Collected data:
========================
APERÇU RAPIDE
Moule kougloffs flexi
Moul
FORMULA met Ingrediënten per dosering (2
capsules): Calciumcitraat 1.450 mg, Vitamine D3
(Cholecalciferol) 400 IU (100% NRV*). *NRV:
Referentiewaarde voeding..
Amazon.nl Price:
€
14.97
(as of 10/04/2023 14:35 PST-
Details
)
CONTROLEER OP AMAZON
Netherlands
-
========================
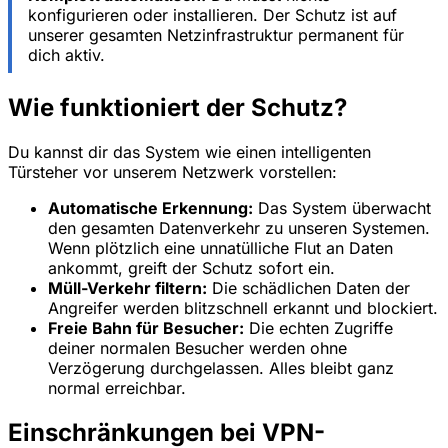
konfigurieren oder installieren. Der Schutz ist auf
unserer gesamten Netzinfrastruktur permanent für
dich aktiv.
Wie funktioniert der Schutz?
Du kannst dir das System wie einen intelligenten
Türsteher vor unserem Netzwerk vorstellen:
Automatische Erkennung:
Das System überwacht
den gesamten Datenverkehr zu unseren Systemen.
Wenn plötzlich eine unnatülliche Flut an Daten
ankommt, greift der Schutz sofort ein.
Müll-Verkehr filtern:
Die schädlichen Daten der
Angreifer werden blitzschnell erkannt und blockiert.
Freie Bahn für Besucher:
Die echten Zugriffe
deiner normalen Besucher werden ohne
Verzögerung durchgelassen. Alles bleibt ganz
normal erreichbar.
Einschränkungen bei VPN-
========================
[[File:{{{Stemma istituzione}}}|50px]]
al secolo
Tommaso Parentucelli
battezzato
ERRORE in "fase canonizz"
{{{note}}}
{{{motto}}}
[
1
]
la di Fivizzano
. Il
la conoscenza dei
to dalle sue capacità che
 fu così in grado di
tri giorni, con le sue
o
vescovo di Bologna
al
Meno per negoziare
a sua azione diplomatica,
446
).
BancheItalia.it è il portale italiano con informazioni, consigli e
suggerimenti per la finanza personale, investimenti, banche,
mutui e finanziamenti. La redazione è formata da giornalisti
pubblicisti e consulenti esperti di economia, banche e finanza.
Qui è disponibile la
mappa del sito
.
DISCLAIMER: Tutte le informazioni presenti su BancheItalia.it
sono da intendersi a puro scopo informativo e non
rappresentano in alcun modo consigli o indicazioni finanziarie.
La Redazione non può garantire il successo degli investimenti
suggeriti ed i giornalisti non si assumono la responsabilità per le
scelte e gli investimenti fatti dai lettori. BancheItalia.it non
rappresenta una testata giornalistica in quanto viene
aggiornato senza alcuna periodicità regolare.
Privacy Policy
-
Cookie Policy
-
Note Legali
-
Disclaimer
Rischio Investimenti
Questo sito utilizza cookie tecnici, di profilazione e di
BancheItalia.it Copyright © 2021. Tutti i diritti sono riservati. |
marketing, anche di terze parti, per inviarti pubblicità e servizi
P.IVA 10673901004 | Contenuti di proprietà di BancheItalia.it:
========================
== EXERCISE ==
Work through the records line by line and tally those holding "finanza". Reply with the number alone.

== RESPONSE ==
2